Monday, 27 October 2014

A study by the Office for National Statistics has shown that more than 4.6 million people are now self-employed. Research suggests that around half of these people will struggle to get onto or up the housing ladder.

For employed applicants, proving your income is relatively straight forward. In most cases you just need 3 of your latest payslips along with bank statements to back them up. For self-employed applicants however, it isn’t quite as straight forward. In most cases you will be needing 3 years accounts or SA302’s (which take at least 2 weeks to obtain causing a significant delay on the whole process).

The other issue is that with employed applicants it is fairly straight forward for a lender to decide how much is affordable to you however for people that are self-employed it can be open to interpretation.
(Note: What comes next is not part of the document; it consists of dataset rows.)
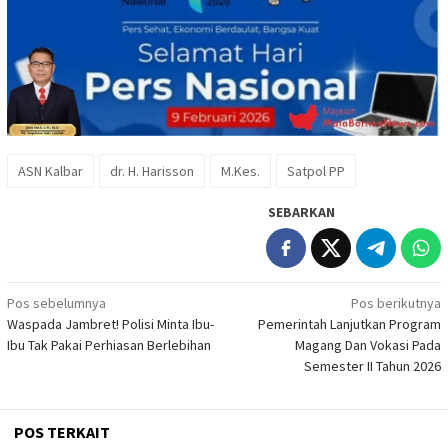
ASN Kalbar
dr. H. Harisson
M.Kes.
Satpol PP
SEBARKAN
Navigasi
Pos sebelumnya
Pos berikutnya
Waspada Jambret! Polisi Minta Ibu-
Pemerintah Lanjutkan Program
pos
Ibu Tak Pakai Perhiasan Berlebihan
Magang Dan Vokasi Pada
Semester II Tahun 2026
POS TERKAIT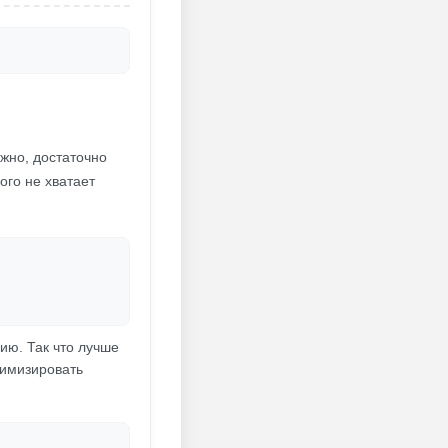
ужно, достаточно
ого не хватает
ию. Так что лучше
нимизировать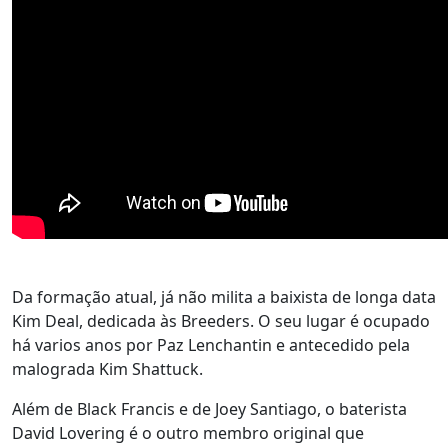
Da formação atual, já não milita a baixista de longa data
Kim Deal, dedicada às Breeders. O seu lugar é ocupado
há varios anos por Paz Lenchantin e antecedido pela
malograda Kim Shattuck.
Além de Black Francis e de Joey Santiago, o baterista
David Lovering é o outro membro original que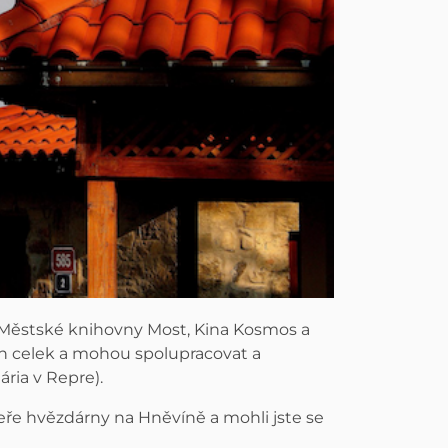
 Městské knihovny Most, Kina Kosmos a
en celek a mohou spolupracovat a
ria v Repre).
ře hvězdárny na Hněvíně a mohli jste se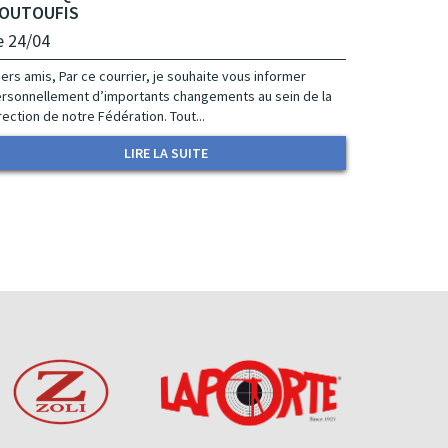
OUTOUFIS
e 24/04
ers amis, Par ce courrier, je souhaite vous informer
rsonnellement d’importants changements au sein de la
rection de notre Fédération. Tout...
LIRE LA SUITE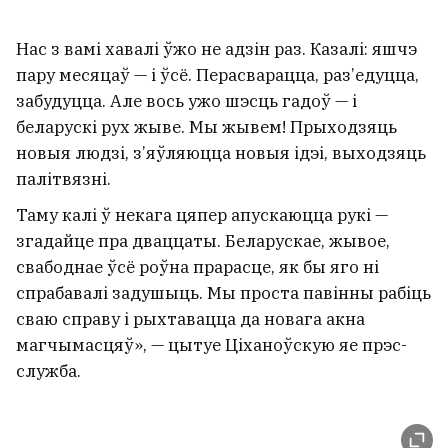
Нас з вамі хавалі ўжо не адзін раз. Казалі: яшчэ
пару месяцаў — і ўсё. Перасварацца, раз’едуцца,
забудуцца. Але вось ужо шэсць гадоў — і
беларускі рух жыве. Мы жывем! Прыходзяць
новыя людзі, з’яўляюцца новыя ідэі, выходзяць
палітвязні.
Таму калі ў некага цяпер апускаюцца рукі —
згадайце пра дваццаты. Беларускае, жывое,
свабоднае ўсё роўна прарасце, як бы яго ні
спрабавалі задушыць. Мы проста павінны рабіць
сваю справу і рыхтавацца да новага акна
магчымасцяў», — цытуе Ціханоўскую яе прэс-
служба.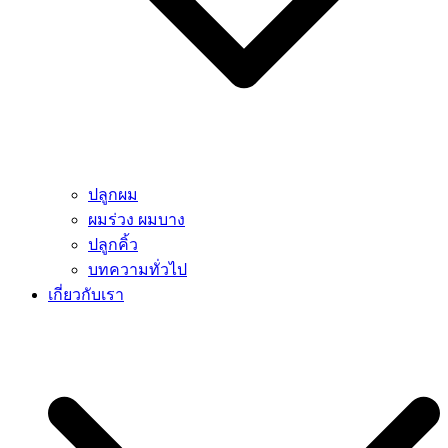
ปลูกผม
ผมร่วง ผมบาง
ปลูกคิ้ว
บทความทั่วไป
เกี่ยวกับเรา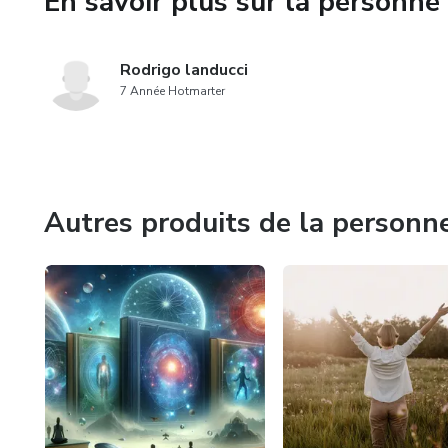
En savoir plus sur la personne 
cercle vertueux où pensées, é
dans tous les domaines de not
Rodrigo landucci
7 Année Hotmarter
Autres produits de la personn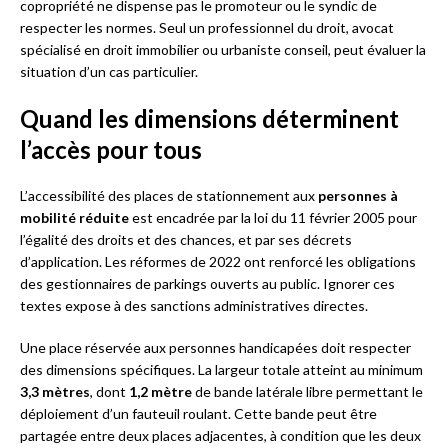
copropriété ne dispense pas le promoteur ou le syndic de
respecter les normes. Seul un professionnel du droit, avocat
spécialisé en droit immobilier ou urbaniste conseil, peut évaluer la
situation d’un cas particulier.
Quand les dimensions déterminent
l’accès pour tous
L’accessibilité des places de stationnement aux
personnes à
mobilité réduite
est encadrée par la loi du 11 février 2005 pour
l’égalité des droits et des chances, et par ses décrets
d’application. Les réformes de 2022 ont renforcé les obligations
des gestionnaires de parkings ouverts au public. Ignorer ces
textes expose à des sanctions administratives directes.
Une place réservée aux personnes handicapées doit respecter
des dimensions spécifiques. La largeur totale atteint au minimum
3,3 mètres
, dont
1,2 mètre
de bande latérale libre permettant le
déploiement d’un fauteuil roulant. Cette bande peut être
partagée entre deux places adjacentes, à condition que les deux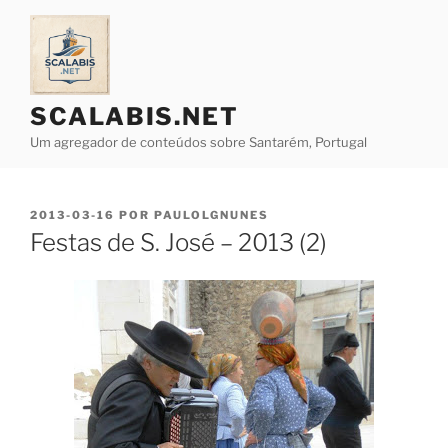
Saltar
para
o
conteúdo
SCALABIS.NET
Um agregador de conteúdos sobre Santarém, Portugal
PUBLICADO
2013-03-16
POR
PAULOLGNUNES
EM
Festas de S. José – 2013 (2)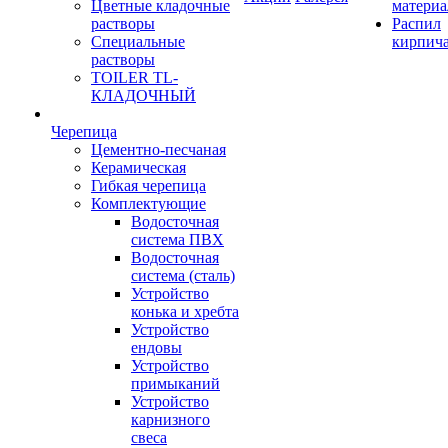
Цветные кладочные
материа
растворы
Распил
Специальные
кирпич
растворы
TOILER TL-
КЛАДОЧНЫЙ
Черепица
Цементно-песчаная
Керамическая
Гибкая черепица
Комплектующие
Водосточная
система ПВХ
Водосточная
система (сталь)
Устройство
конька и хребта
Устройство
ендовы
Устройство
примыканий
Устройство
карнизного
свеса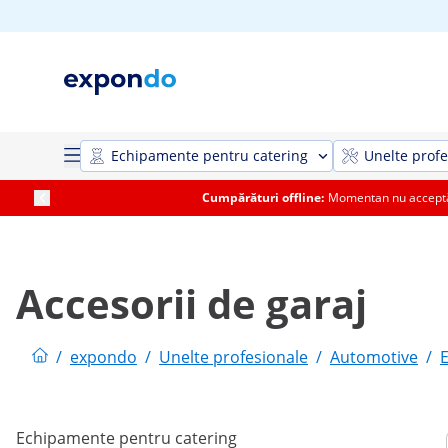
Echipamente pentru catering
Unelte profe
Cumpărături offline:
Momentan nu acceptăm
Accesorii de garaj
/
expondo
/
Unelte profesionale
/
Automotive
/
Echipamente pentru catering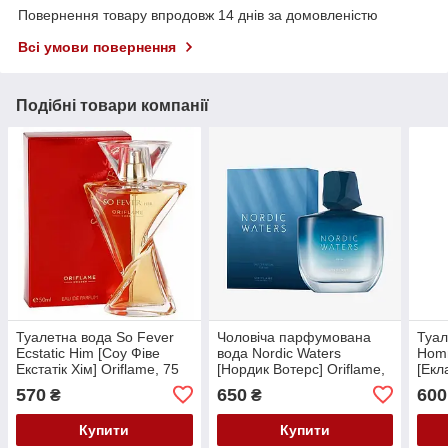
Повернення товару впродовж 14 днів за домовленістю
Всі умови повернення
Подібні товари компанії
Туалетна вода So Fever
Чоловіча парфумована
Туал
Ecstatic Him [Соу Фіве
вода Nordic Waters
Hom
Екстатік Хім] Oriflame, 75
[Нордик Вотерс] Oriflame,
[Екл
мл
75 мл
Orif
570
650
600
₴
₴
Купити
Купити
This can mean that even if a decision in principle is agreed, there is a good chance the amount a lender is willing to loan you could change once they have assessed everything.

Our advice to those people who are self-employed is to make sure that before applying for a mortgage you make sure you have suitable documentation to prove your income. It is also important to have a big enough pot of money for the deposit but also a little extra if needed to reduce the loan to value to keep the lender happy. Different lenders take into account different figures such as net profit, dividend and salaried income. For this reason the way in which your income is derived can significantly influence which lenders you should approach making it important to consult a mortgage advisor on the best route to take. 

Thursday, 9 October 2014

After a quiet third quarter in the property market there is an expectation that things are going to pick up in the final three months of the year.

According to a report by Reuters, the credit conditions survey showed that in the third quarter of 2014 there was the biggest fall in the amount of credit the lenders were able to supply since the last three months of 2008, when the Lehman Brothers collapsed. (

We have already seen a number of lenders reducing their rates and others are expected to follow in a battle to gain market share and hit end of year targets which may have slipped away due to the quiet summer.

This could be an ideal time to either obtain a new mortgage or remortgage a current property to secure a cheap fixed rate product. There is an expectation of an interest rate increase at some point next year which means we may never see rates this cheap for some years.